Problem statement
Search the records for the word "informace" and copy each line in which it appears.

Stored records

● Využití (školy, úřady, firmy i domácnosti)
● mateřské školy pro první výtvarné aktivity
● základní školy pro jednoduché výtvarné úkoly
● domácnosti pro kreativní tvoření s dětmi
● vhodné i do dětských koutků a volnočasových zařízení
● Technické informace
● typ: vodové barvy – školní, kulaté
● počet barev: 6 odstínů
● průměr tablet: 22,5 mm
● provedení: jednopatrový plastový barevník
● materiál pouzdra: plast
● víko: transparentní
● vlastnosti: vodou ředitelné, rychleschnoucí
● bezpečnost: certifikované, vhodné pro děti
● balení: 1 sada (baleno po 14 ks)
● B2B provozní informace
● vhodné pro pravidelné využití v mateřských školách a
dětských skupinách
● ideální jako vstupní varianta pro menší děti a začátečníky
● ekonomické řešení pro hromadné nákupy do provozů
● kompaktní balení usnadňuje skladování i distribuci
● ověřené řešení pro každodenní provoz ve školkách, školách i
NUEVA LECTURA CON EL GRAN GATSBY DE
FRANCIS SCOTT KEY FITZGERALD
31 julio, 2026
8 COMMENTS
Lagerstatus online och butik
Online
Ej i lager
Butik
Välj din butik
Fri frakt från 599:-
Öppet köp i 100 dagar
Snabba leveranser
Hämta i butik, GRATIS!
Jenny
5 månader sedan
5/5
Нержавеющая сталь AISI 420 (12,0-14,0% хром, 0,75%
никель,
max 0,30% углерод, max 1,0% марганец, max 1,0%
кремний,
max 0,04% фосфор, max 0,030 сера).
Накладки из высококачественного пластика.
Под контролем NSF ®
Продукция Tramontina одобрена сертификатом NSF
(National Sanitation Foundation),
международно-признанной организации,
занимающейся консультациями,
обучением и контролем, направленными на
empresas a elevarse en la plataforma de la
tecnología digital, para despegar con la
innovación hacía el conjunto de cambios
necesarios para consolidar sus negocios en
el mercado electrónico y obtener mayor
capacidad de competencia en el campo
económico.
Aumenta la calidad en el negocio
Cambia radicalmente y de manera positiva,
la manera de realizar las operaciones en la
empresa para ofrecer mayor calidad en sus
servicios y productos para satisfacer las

Your solution
● Technické informace
● B2B provozní informace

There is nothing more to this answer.